もちろん車のタイヤはスタッドレス。とはいえ4WDではなくFF車だが困ったことは少ない。スタックをしたことはあるが、そこはアパートの敷地内だった。周りの人に助けてもらえたのである。
天気予報は見ない。基本的には毎日降るからだ。朝の雪かきも日課になっている。めんどくさいが、そこまで嫌でもない。
僕の仕事は”お掃除系”の一面もある。作業的には雪かきと似ているのだ。故に段取りもいいと思う。ラッセルで一方向に押し出しながらかき集め、ダンプで捨て場に輸送する。雪かき範囲が狭いこともあり10分も掛からないのである。
お隣さんとの関係も大切にしたい。雪かきの範囲は曖昧だが、そこは損得で動かないようにしている。ついでにお隣も除雪しておくくらいが丁度いい。ただ、過度にやりすぎると相手も気を遣うから、そこには注意が必要だ。
通勤も車だが、怖い思いをしたことは少ない。ルートの大半は国道ということもあり、除雪の頻度は高く、運転も快適だ。多少タイヤも滑ったりするときもあるが、カウンターを当てるのもだいぶ慣れた。地元民の運転レベルは高いが、僕もそこに追いつけつつあると思っている。

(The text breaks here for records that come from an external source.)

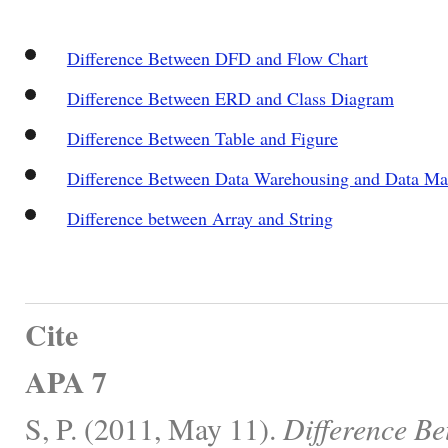
Difference Between DFD and Flow Chart
Difference Between ERD and Class Diagram
Difference Between Table and Figure
Difference Between Data Warehousing and Data Ma
Difference between Array and String
Cite
APA 7
S, P. (2011, May 11).
Difference B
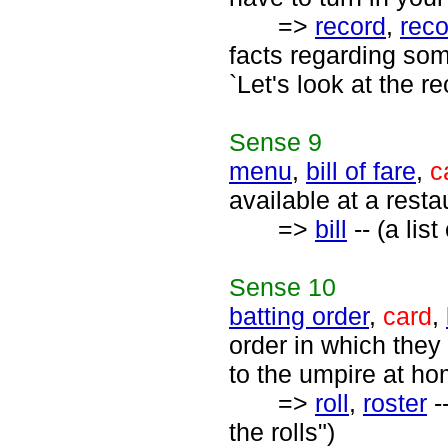
=>
record
,
rec
facts regarding som
`Let's look at the r
Sense
9
menu
,
bill of fare
,
c
available at a rest
=>
bill
-- (a list
Sense
10
batting order
,
card
,
order in which they
to the umpire at ho
=>
roll
,
roster
-
the rolls")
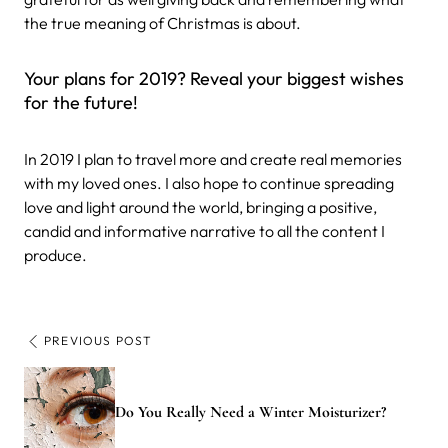
the true meaning of Christmas is about.
Your plans for 2019? Reveal your biggest wishes
for the future!
In 2019 I plan to travel more and create real memories
with my loved ones. I also hope to continue spreading
love and light around the world, bringing a positive,
candid and informative narrative to all the content I
produce.
PREVIOUS POST
Do You Really Need a Winter Moisturizer?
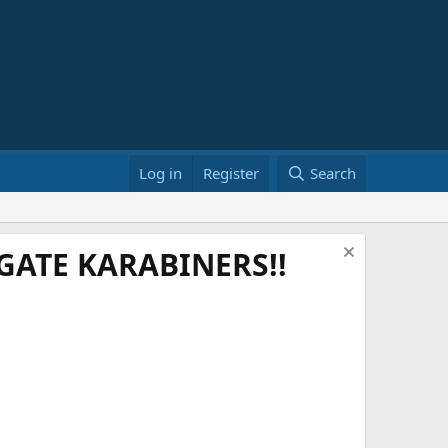
Log in
Register
Search
ATE KARABINERS!!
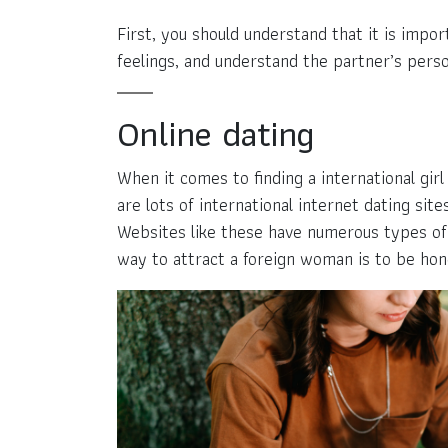
First, you should understand that it is impo
feelings, and understand the partner’s pers
Online dating
When it comes to finding a international gir
are lots of international internet dating s
Websites like these have numerous types of 
way to attract a foreign woman is to be hon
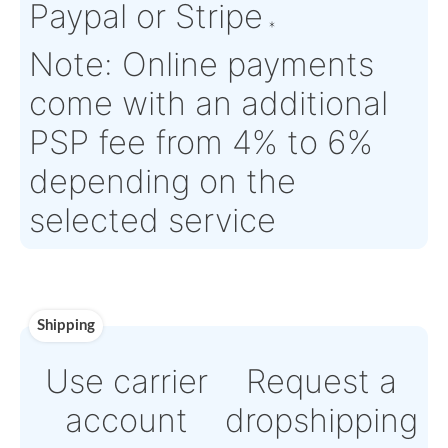
Time :
Warranty:
N/A
Payment
Direct Bank Wire trans
or
Online credit card
payment Powered by
Paypal or Stripe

だがしかしだ、吹雪いてる日はさすがに億劫になる。一番怖いのはホワイトアウトだ。何度か経験したが、何も見えなくなるときがある。だからといってブレーキを踏んでは駄目だ。踏めば後ろの車に追突されるだろう。何も見えなくなる時間は5秒程度だった。その間は加減速することなく進むのが正解だったと思っている。
けれども、その日の吹雪は尋常ではなかった。
僕は事業所のリーダーだ。本社へ送る書類もある。手段はもっぱら郵送。仕事場近くの郵便局を利用する。車で5分ぐらいの距離だ。だが吹雪いていると、その距離でも恐ろしくなる。
ハザードを焚いてゆっくり進む。昼間だが視界は3mも無いだろう。すこしの距離でも大冒険である。着いても駐車場から郵便局内までの徒歩も辛かった。10秒ほどだが、雪だらけになる。

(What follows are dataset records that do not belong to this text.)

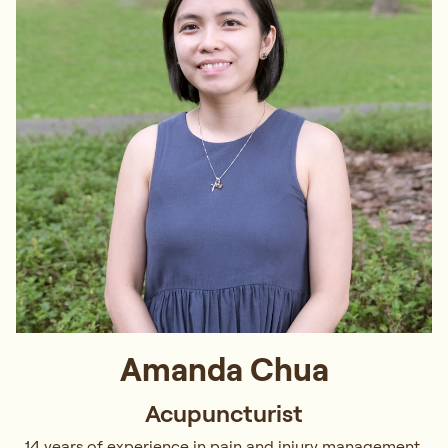
Amanda Chua
Acupuncturist
14 years of experience in pain and injury management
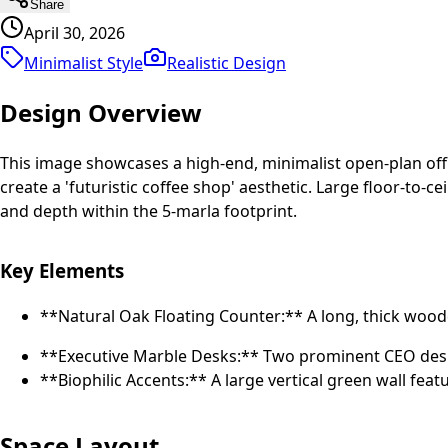
Share
April 30, 2026
Minimalist Style
Realistic
Design
Design Overview
This image showcases a high-end, minimalist open-plan offi
create a 'futuristic coffee shop' aesthetic. Large floor-to
and depth within the 5-marla footprint.
Key Elements
**Natural Oak Floating Counter:** A long, thick woo
**Executive Marble Desks:** Two prominent CEO desks
**Biophilic Accents:** A large vertical green wall f
Space Layout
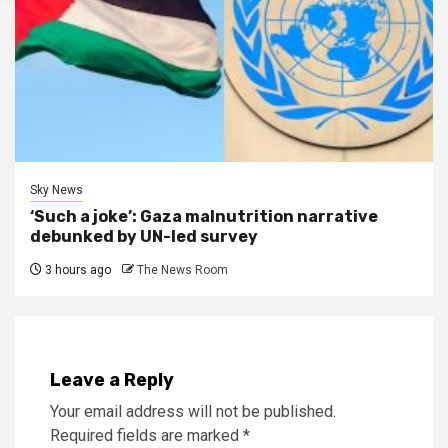
Sky News
‘Such a joke’: Gaza malnutrition narrative
debunked by UN-led survey
3 hours ago
The News Room
Leave a Reply
Your email address will not be published.
Required fields are marked
*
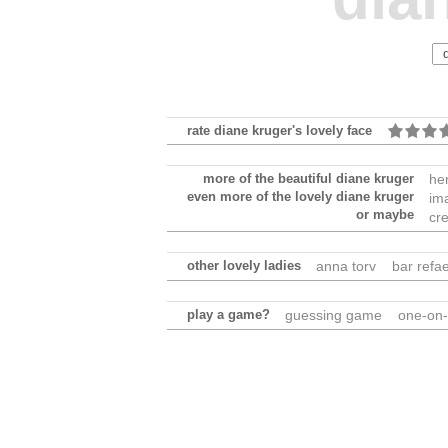
rate diane kruger's lovely face
more of the beautiful diane kruger
he
even more of the lovely diane kruger
im
or maybe
cr
other lovely ladies
anna torv
bar refae
play a game?
guessing game
one-on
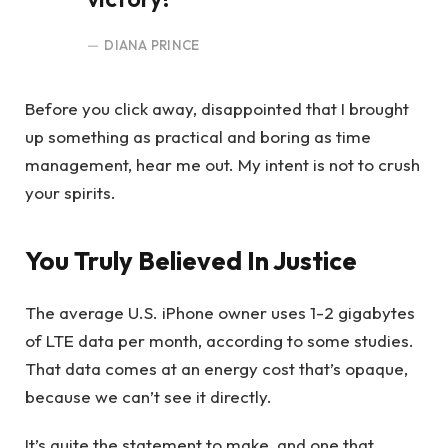
DIANA PRINCE
Before you click away, disappointed that I brought
up something as practical and boring as time
management, hear me out. My intent is not to crush
your spirits.
You Truly Believed In Justice
The average U.S. iPhone owner uses 1-2 gigabytes
of LTE data per month, according to some studies.
That data comes at an energy cost that’s opaque,
because we can’t see it directly.
It’s quite the statement to make, and one that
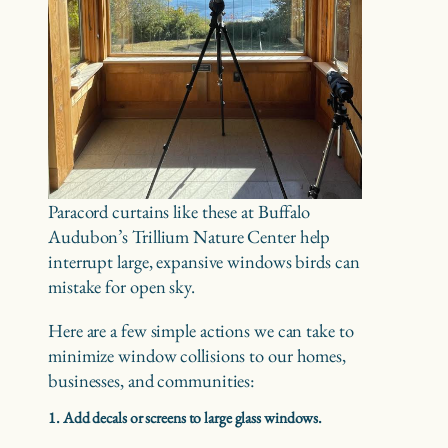
Paracord curtains like these at Buffalo
Audubon’s Trillium Nature Center help
interrupt large, expansive windows birds can
mistake for open sky.
Here are a few simple actions we can take to
minimize window collisions to our homes,
businesses, and communities:
1. Add decals or screens to large glass windows.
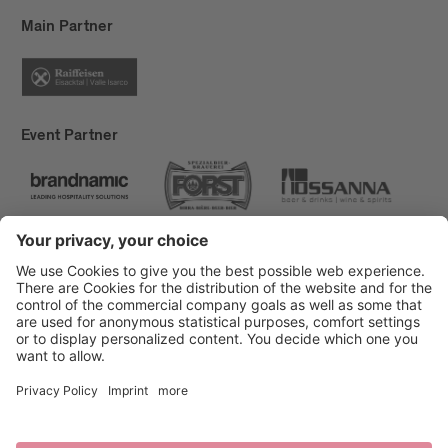
Main Partner
Event Partner
Brixen Tourism
Privacy
Credits
Grants
Sitemap
Accessibility Statement
Cookie-Einstellungen
produced by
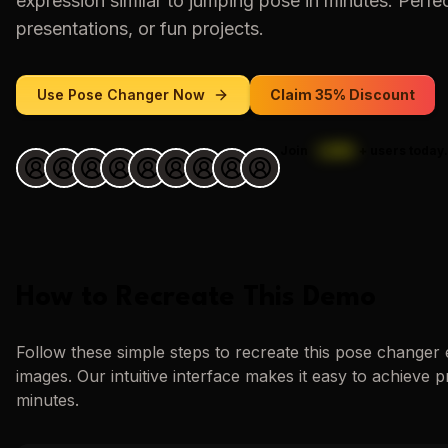
expression similar to
jumping pose
in minutes. Perfec
presentations, or fun projects.
Use
Pose Changer
Now
Claim 35% Discount
Join
1,000
+
users today.
How to Recreate This Demo
Follow these simple steps to recreate this
pose changer
images. Our intuitive interface makes it easy to achieve p
minutes.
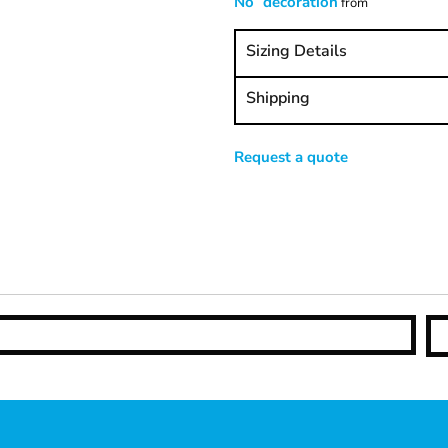
No decoration
from
Sizing Details
Shipping
Request a quote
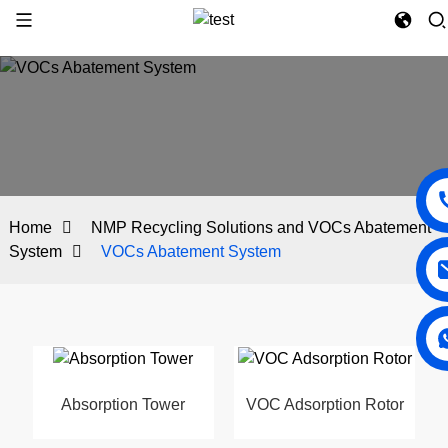
Home
NMP Recycling Solutions and VOCs Abatement
System
VOCs Abatement System
Absorption Tower
VOC Adsorption Rotor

帰りはもっと酷くなっていた。完全にホワイトアウト。視界が回復することはない。除雪用の目印だけが頼り。道路の端を表わす矢印型の表示だ。それにそって運転していた。
気が付けば大きな国道まで来てしまった。曲がる予定の交差点を過ぎていたのだ。まったく気が付かなかった。引き返すも、今度は知らない場所へ来てしまった。ほぼ遭難である。次はかなり慎重に。何回か間違えたが、なんとか曲がることができ、仕事場に戻ることもできた。
おそるべし吹雪。ホワイトアウトをなめていた。慎重に対処しているつもりだったが、足りなかったのである。
不急不要の外出はしない。あまりにも酷いときは1時間ほどでも待ってみる。それくらいの気持ちを持つことが必要だったみたいだ。
それにしても冬は長い。そろそろドライブもしたくなってきた。青空広がる写真も撮りたいのである。春が待ち遠しい。北海道の冬の過ごし方はどうしたらいいのか。ひとまずこの問いに向き合おうと思う。